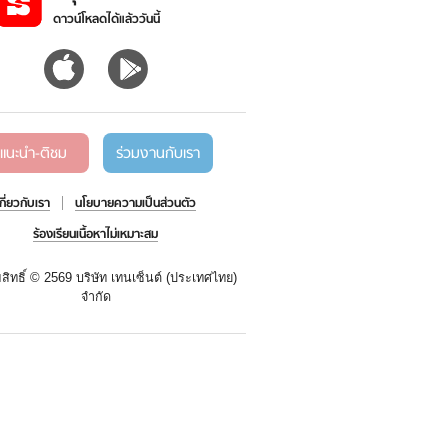
ดาวน์โหลดได้แล้ววันนี้
แนะนำ-ติชม
ร่วมงานกับเรา
เกี่ยวกับเรา
นโยบายความเป็นส่วนตัว
ร้องเรียนเนื้อหาไม่เหมาะสม
สิทธิ์ ©
2569 บริษัท เทนเซ็นต์ (ประเทศไทย)
จำกัด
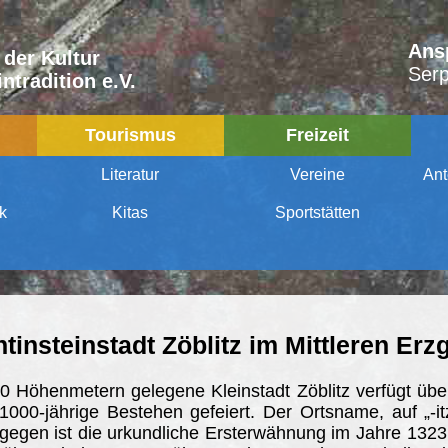
Ans
 der Kultur
Serp
ntradition e.V.
Tourismus
Freizeit
Literatur
Vereine
Ant
ek
Kitas
Sportstätten
tinsteinstadt Zöblitz im Mittleren Erz
00 Höhenmetern gelegene Kleinstadt Zöblitz verfügt ü
000-jährige Bestehen gefeiert. Der Ortsname, auf „-it
gegen ist die urkundliche Ersterwähnung im Jahre 1323.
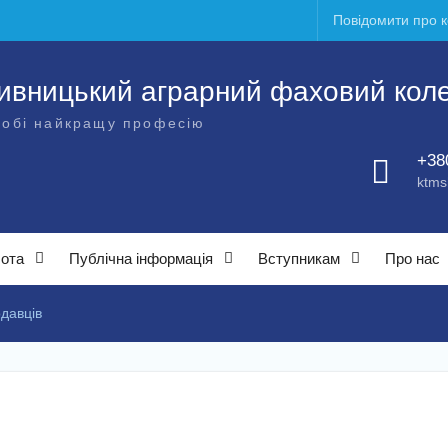
Повідомити про 
ивницький аграрний фаховий кол
собі найкращу професію
+38
ktms
бота
Публічна інформація
Вступникам
Про нас
давців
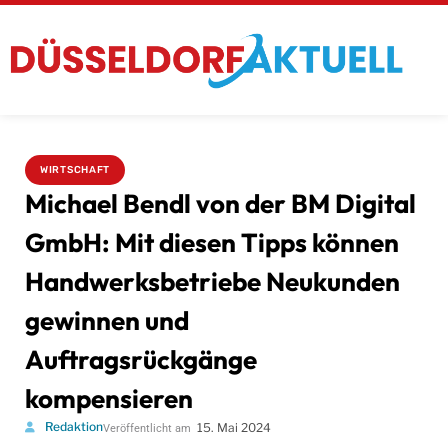
WIRTSCHAFT
Michael Bendl von der BM Digital
GmbH: Mit diesen Tipps können
Handwerksbetriebe Neukunden
gewinnen und
Auftragsrückgänge
kompensieren
Redaktion
15. Mai 2024
Veröffentlicht am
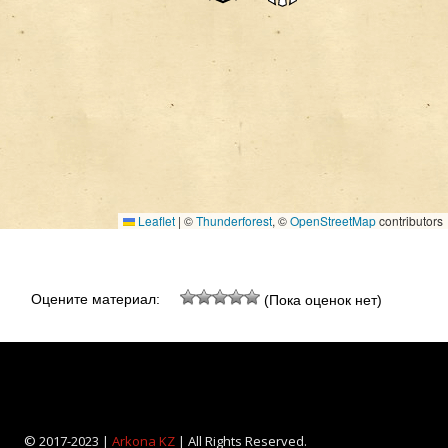
Leaflet
|
©
Thunderforest
, ©
OpenStreetMap
contributors
Оцените материал:
(Пока оценок нет)
© 2017-2023 |
Arkona KZ
| All Rights Reserved.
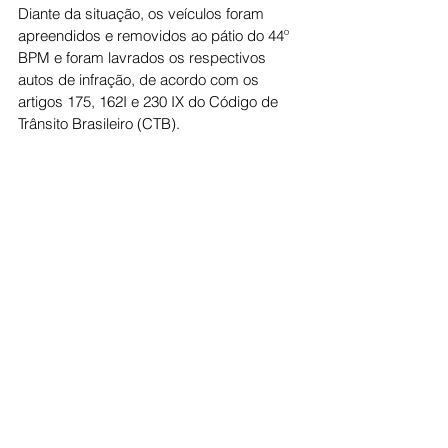
Diante da situação, os veículos foram 
apreendidos e removidos ao pátio do 44º 
BPM e foram lavrados os respectivos 
autos de infração, de acordo com os 
artigos 175, 162I e 230 IX do Código de 
Trânsito Brasileiro (CTB).
Cidade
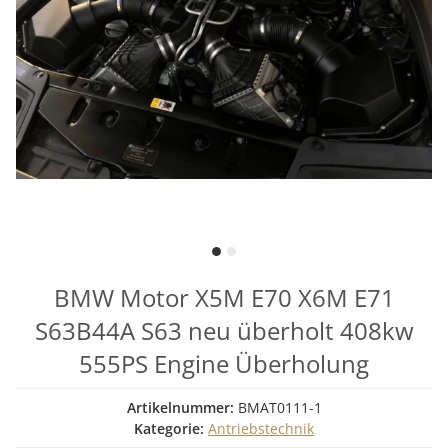
BMW Motor X5M E70 X6M E71
S63B44A S63 neu überholt 408kw
555PS Engine Überholung
Artikelnummer:
BMAT0111-1
Kategorie:
Antriebstechnik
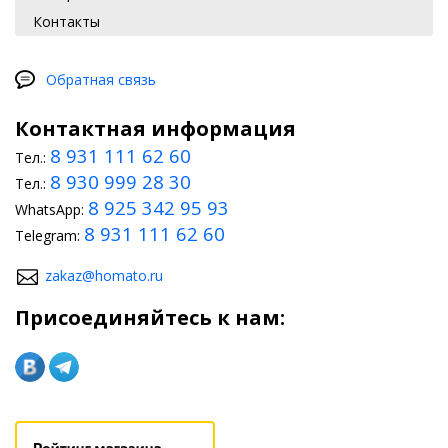
Контакты
Обратная связь
Контактная информация
8 931 111 62 60
Тел.:
8 930 999 28 30
Тел.:
8 925 342 95 93
WhatsApp:
8 931 111 62 60
Telegram:
zakaz@homato.ru
Присоединяйтесь к нам:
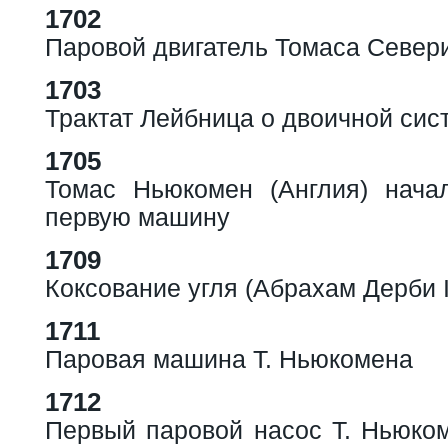
1702
Паровой двигатель Томаса Север
1703
Трактат Лейбница о двоичной сис
1705
Томас Ньюкомен (Англия) нача
первую машину
1709
Коксование угля (Абрахам Дерби I
1711
Паровая машина Т. Ньюкомена
1712
Первый паровой насос Т. Ньюком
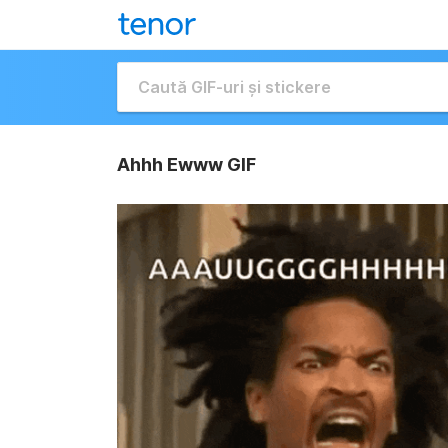
Ahhh Ewww GIF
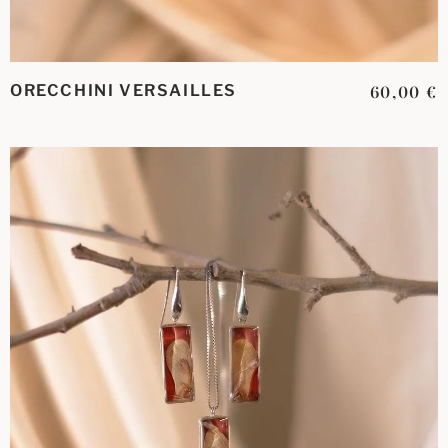
ORECCHINI VERSAILLES
60,00
€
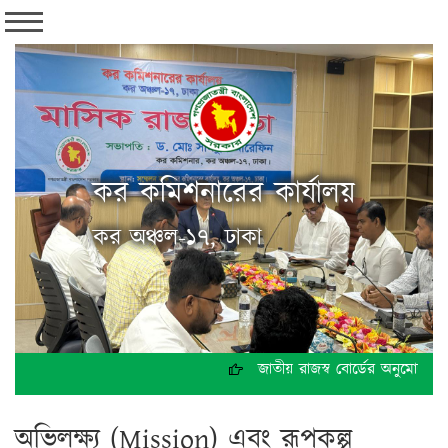
কর কমিশনারের কার্যালয়
কর অঞ্চল-১৭, ঢাকা
জাতীয় রাজস্ব বোর্ডের অনুমোদনক্
অভিলক্ষ্য (Mission) এবং রূপকল্প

————

Do not copy pictures. Restate exactly the lines from the one containing "Паровая машина Т. Ньюкомена" through the last line of the records.

Паровая машина Т. Ньюкомена
1712
Первый паровой насос Т. Ньюком
Ahhh Ewww GIF
ORECCHINI VERSAILLES
60,00
€
কর কমিশনারের কার্যালয়
কর অঞ্চল-১৭, ঢাকা
জাতীয় রাজস্ব বোর্ডের অনুমোদনক্
অভিলক্ষ্য (Mission) এবং রূপকল্প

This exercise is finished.